Data to use

┏━━

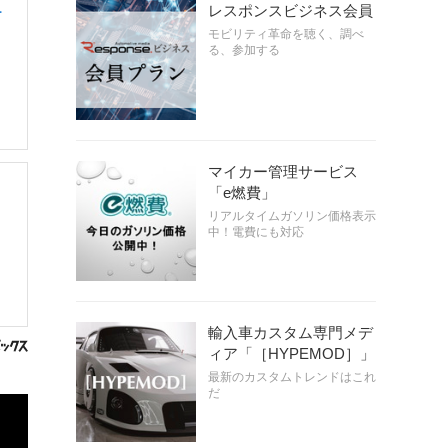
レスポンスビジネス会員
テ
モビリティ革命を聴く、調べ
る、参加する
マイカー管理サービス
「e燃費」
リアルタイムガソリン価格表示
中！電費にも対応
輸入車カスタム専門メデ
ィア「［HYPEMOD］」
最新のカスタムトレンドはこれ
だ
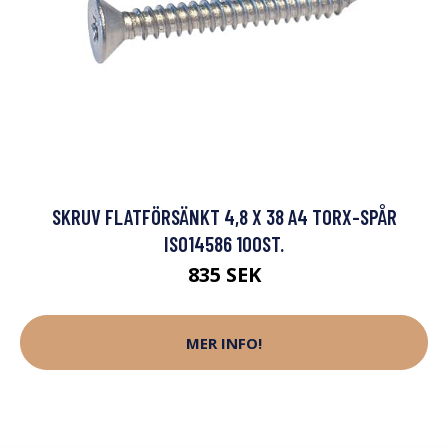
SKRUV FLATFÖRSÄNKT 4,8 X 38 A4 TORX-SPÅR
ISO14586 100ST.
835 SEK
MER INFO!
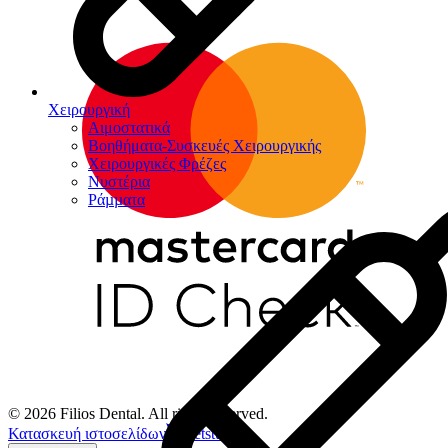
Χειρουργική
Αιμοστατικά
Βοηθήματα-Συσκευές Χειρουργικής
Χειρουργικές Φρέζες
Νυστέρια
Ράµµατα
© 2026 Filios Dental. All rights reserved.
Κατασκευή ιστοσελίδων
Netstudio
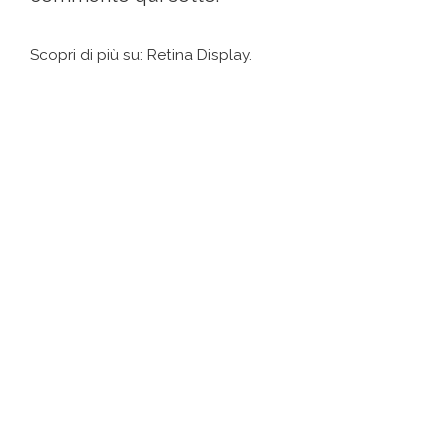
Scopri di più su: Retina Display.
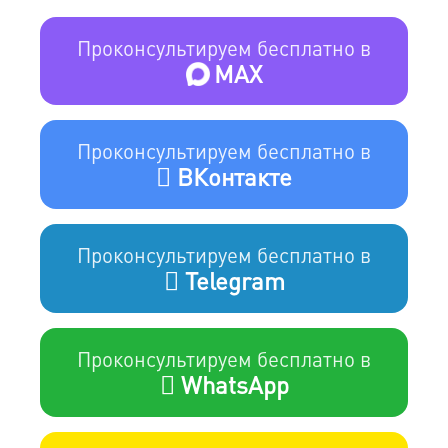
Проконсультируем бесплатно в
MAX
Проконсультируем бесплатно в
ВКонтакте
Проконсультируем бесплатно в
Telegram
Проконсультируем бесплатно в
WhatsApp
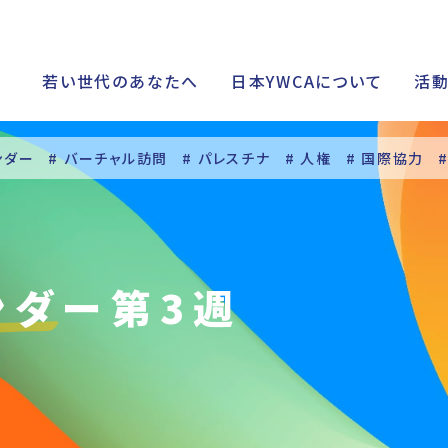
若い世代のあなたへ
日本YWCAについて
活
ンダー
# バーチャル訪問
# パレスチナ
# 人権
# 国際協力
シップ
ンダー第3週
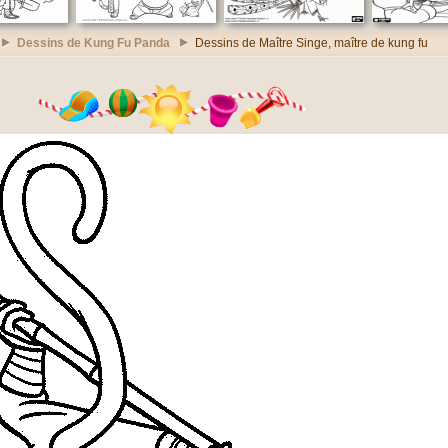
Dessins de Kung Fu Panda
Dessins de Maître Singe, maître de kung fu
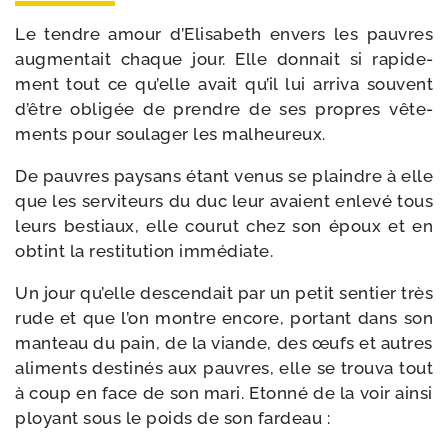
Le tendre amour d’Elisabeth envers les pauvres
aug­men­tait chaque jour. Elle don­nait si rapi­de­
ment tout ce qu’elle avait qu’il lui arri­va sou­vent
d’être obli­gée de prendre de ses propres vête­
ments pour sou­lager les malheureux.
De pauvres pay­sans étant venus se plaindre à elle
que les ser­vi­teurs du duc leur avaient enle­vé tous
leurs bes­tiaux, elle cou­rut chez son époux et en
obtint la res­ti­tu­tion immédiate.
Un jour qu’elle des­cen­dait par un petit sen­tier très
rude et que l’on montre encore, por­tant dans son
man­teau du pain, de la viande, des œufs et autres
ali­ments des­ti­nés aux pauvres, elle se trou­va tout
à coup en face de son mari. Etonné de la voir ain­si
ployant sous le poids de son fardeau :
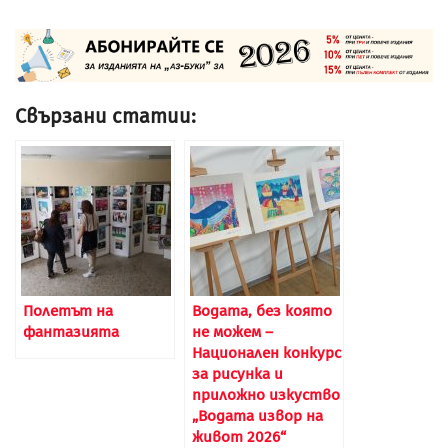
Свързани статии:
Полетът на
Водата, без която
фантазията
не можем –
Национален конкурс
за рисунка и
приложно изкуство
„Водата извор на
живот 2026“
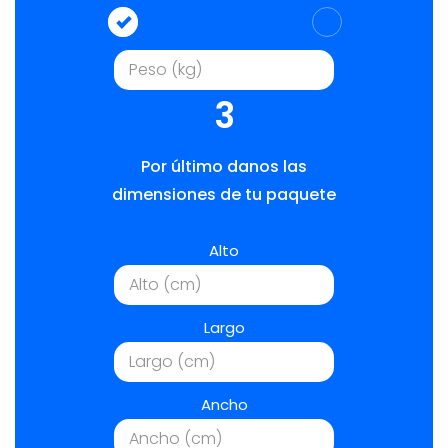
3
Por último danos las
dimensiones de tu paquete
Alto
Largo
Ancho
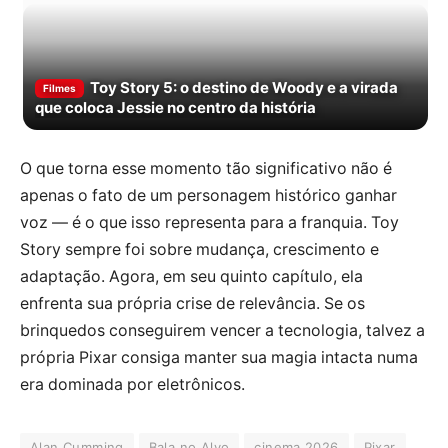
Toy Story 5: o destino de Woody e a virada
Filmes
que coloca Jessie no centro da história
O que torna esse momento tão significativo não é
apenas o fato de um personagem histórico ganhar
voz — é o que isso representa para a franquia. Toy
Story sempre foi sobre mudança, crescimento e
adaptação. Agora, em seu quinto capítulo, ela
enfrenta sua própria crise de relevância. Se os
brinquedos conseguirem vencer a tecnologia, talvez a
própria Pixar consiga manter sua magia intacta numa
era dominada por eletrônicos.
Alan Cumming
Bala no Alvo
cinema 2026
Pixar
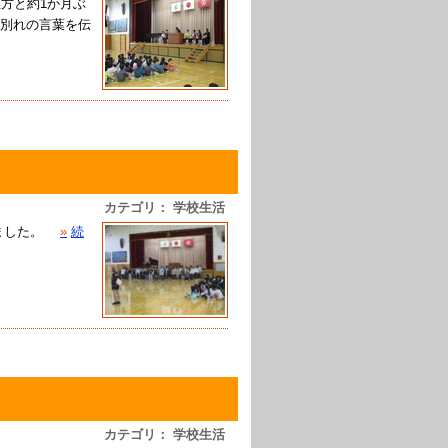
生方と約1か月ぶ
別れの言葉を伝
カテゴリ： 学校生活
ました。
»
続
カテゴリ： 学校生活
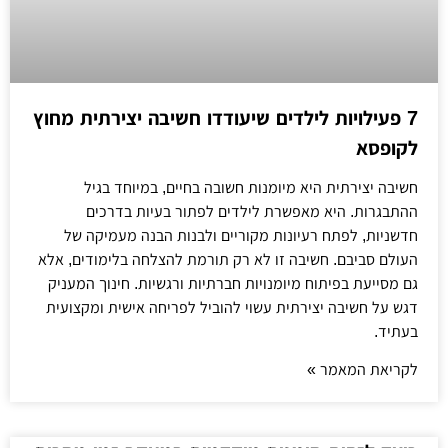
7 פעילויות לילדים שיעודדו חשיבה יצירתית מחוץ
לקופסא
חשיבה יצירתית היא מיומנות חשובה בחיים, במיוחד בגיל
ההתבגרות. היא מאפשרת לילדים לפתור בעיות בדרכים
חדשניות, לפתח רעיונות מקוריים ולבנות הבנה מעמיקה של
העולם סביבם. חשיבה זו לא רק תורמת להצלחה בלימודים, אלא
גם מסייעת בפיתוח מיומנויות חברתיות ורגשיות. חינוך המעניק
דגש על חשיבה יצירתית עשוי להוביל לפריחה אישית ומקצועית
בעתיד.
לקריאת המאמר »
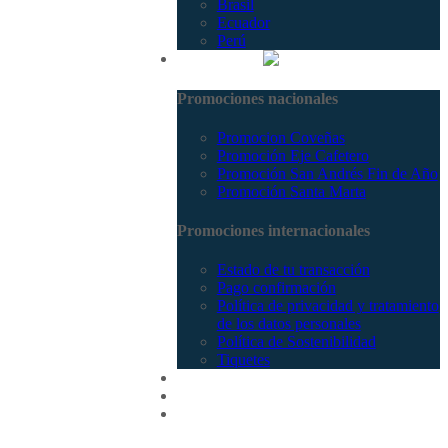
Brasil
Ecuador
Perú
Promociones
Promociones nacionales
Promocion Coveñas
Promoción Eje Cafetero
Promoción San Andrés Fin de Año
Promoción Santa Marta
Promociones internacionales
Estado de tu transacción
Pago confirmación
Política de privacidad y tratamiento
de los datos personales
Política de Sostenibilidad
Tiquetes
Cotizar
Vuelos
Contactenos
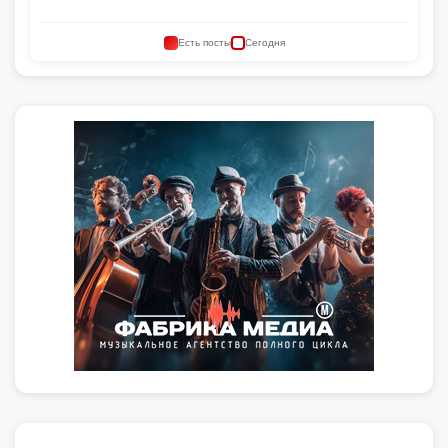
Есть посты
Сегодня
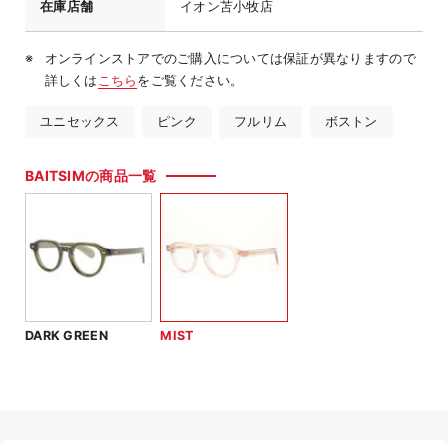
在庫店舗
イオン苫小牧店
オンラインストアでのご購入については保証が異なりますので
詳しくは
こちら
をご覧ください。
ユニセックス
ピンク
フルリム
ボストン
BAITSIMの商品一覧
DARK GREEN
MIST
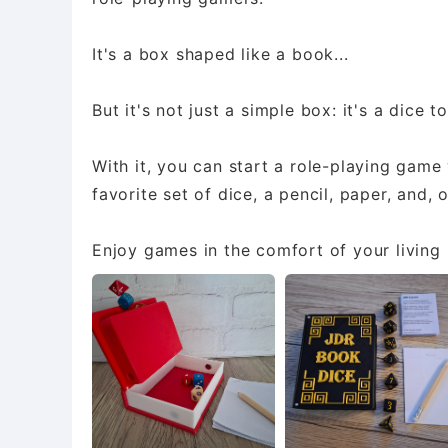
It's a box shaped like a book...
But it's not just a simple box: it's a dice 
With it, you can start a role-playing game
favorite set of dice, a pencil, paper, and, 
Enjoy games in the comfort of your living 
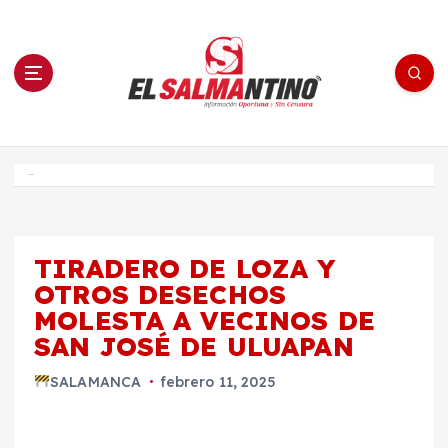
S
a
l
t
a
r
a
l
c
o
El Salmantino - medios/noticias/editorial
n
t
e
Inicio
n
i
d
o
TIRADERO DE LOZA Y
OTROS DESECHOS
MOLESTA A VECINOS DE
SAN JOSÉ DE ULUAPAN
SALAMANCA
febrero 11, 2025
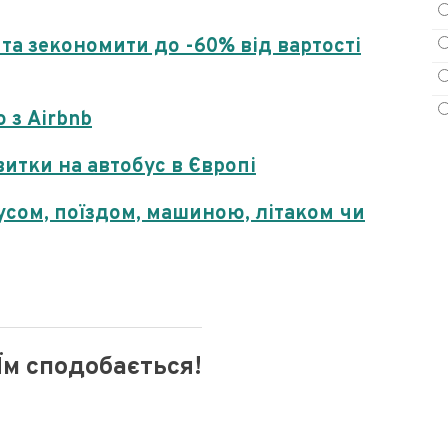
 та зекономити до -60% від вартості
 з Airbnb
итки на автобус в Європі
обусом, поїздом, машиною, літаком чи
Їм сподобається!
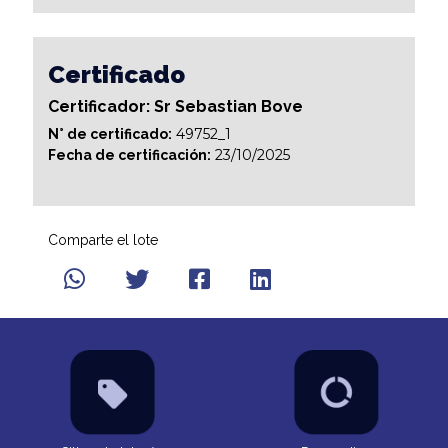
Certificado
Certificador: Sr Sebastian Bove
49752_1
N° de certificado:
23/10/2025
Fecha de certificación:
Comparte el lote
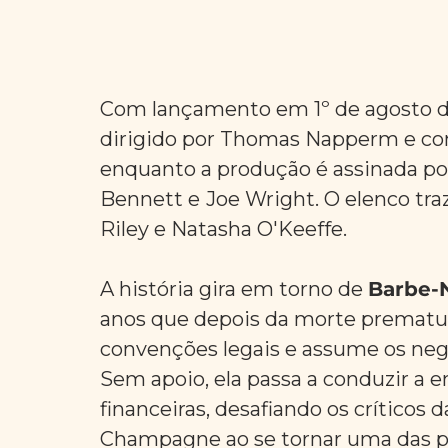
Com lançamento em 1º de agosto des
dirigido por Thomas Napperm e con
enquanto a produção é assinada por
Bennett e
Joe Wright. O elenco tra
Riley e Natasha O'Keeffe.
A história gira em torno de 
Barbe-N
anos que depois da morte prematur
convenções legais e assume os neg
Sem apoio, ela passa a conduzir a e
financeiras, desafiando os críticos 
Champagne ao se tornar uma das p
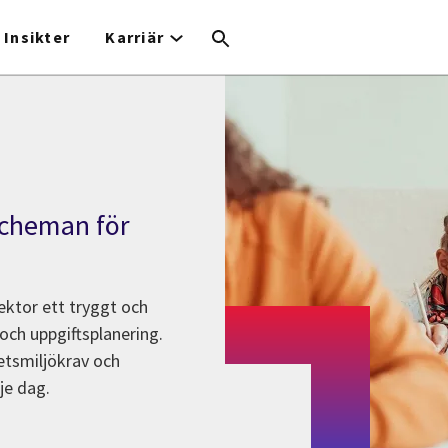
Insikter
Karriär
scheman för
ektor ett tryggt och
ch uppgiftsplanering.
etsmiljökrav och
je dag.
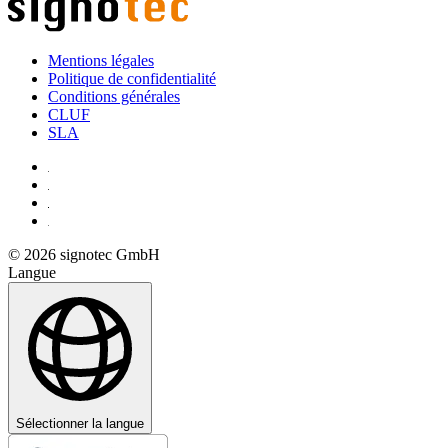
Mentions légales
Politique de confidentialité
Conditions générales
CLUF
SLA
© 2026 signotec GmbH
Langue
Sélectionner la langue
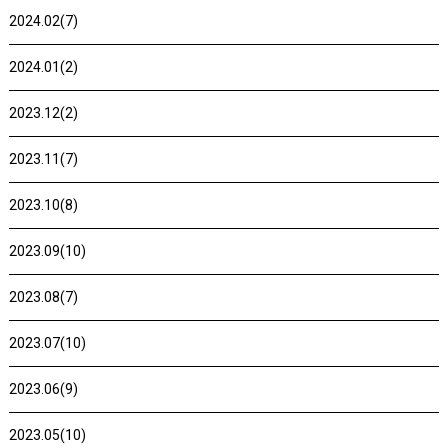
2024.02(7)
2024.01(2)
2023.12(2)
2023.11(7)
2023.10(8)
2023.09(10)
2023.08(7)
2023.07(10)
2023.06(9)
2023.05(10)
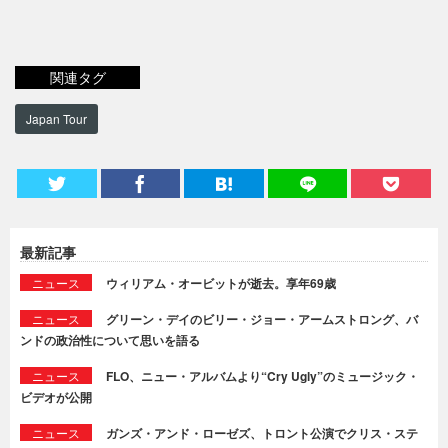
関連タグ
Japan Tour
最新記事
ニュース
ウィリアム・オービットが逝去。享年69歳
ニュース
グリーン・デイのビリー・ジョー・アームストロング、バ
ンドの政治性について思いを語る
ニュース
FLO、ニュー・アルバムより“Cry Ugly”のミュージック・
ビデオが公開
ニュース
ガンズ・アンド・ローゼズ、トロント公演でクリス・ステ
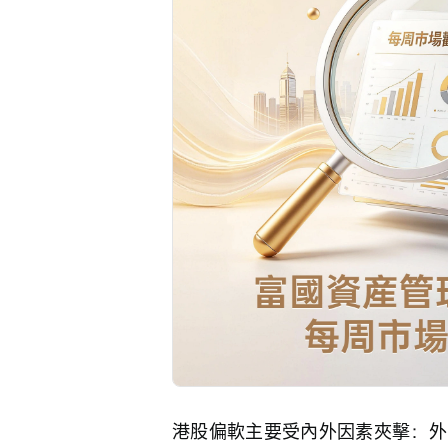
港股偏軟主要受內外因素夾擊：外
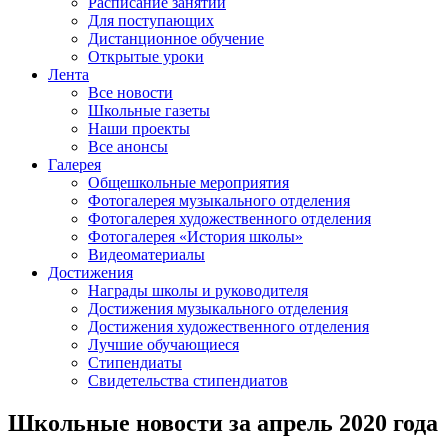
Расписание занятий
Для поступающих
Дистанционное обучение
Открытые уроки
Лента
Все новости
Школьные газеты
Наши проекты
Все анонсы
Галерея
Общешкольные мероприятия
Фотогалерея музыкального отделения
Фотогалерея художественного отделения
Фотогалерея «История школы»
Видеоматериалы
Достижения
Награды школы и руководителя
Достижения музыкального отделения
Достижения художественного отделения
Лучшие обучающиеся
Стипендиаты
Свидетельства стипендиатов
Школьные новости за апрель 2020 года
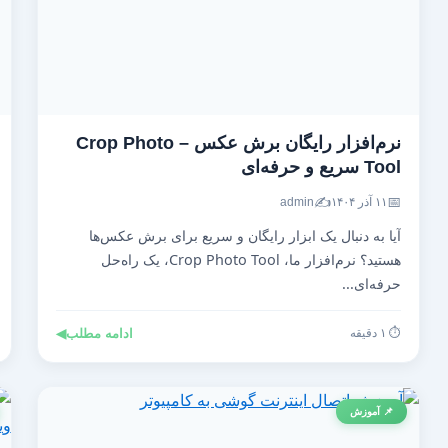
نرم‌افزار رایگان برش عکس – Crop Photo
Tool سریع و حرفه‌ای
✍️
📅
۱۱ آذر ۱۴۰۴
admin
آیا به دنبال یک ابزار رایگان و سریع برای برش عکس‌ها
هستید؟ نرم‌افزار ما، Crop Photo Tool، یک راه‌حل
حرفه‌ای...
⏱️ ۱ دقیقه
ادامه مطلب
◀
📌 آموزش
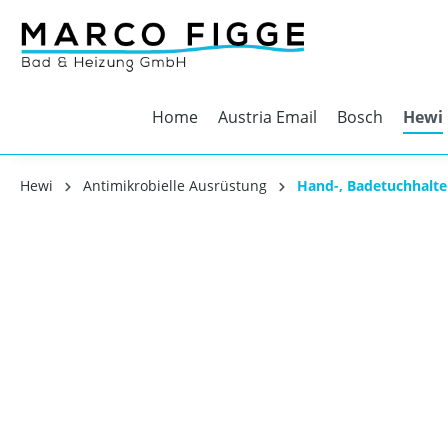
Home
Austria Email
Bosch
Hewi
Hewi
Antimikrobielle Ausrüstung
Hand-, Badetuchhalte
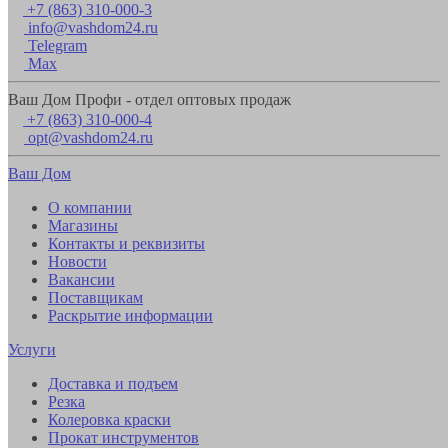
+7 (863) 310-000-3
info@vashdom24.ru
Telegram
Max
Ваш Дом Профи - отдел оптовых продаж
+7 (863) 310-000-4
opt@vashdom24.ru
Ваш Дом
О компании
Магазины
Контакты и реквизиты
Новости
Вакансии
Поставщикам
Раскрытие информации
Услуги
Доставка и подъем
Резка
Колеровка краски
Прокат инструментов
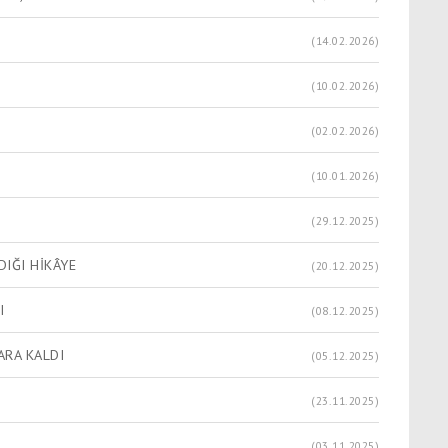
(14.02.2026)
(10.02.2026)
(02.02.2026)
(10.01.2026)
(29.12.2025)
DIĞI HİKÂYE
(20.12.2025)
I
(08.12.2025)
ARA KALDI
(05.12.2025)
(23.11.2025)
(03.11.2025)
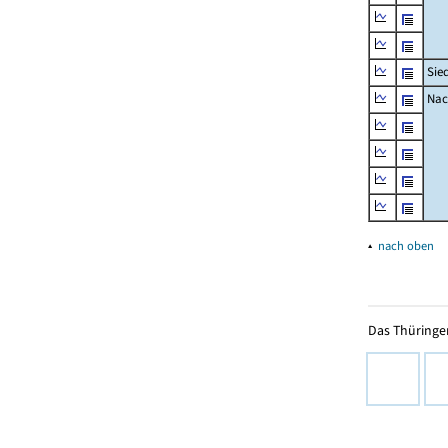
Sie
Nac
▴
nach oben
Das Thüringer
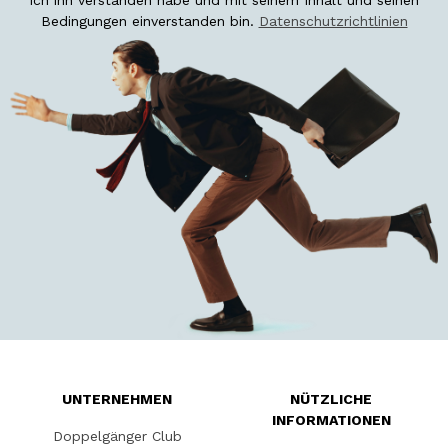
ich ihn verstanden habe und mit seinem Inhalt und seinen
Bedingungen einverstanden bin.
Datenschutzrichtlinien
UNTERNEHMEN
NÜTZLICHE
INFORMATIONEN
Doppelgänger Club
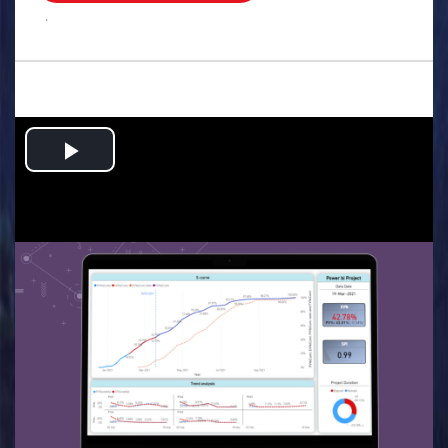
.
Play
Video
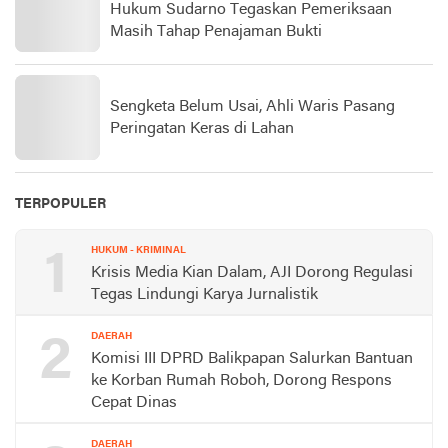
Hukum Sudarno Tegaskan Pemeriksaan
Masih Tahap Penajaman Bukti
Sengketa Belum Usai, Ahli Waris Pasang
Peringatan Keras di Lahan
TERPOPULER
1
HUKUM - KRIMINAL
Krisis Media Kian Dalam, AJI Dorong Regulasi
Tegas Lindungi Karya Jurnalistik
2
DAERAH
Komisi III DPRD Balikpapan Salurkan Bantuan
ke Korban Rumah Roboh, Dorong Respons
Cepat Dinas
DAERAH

┗━━

Instructions for the task
Write out exactly the lines of the material above, starting with the first and finishing with the line that contains "aug­men­tait chaque jour.", without pictures.

Solution to this task
レスポンスビジネス会員
テ
モビリティ革命を聴く、調べ
る、参加する
マイカー管理サービス
「e燃費」
リアルタイムガソリン価格表示
中！電費にも対応
輸入車カスタム専門メデ
ィア「［HYPEMOD］」
最新のカスタムトレンドはこれ
だ
SKRUV FLATFÖRSÄNKT 4,8 X 38 A4 TORX-SPÅR
ISO14586 100ST.
835 SEK
MER INFO!
Χειρουργική
Αιμοστατικά
Βοηθήματα-Συσκευές Χειρουργικής
Χειρουργικές Φρέζες
Νυστέρια
Ράµµατα
© 2026 Filios Dental. All rights reserved.
Κατασκευή ιστοσελίδων
Netstudio
Scopri di più su: Retina Display.
Проконсультируем бесплатно в
MAX
Проконсультируем бесплатно в
ВКонтакте
Проконсультируем бесплатно в
Telegram
Проконсультируем бесплатно в
WhatsApp
若い世代のあなたへ
日本YWCAについて
活
ンダー
# バーチャル訪問
# パレスチナ
# 人権
# 国際協力
シップ
ンダー第3週
Dessins de Kung Fu Panda
Dessins de Maître Singe, maître de kung fu
Le tendre amour d’Elisabeth envers les pauvres
aug­men­tait chaque jour. Elle don­nait si rapi­de­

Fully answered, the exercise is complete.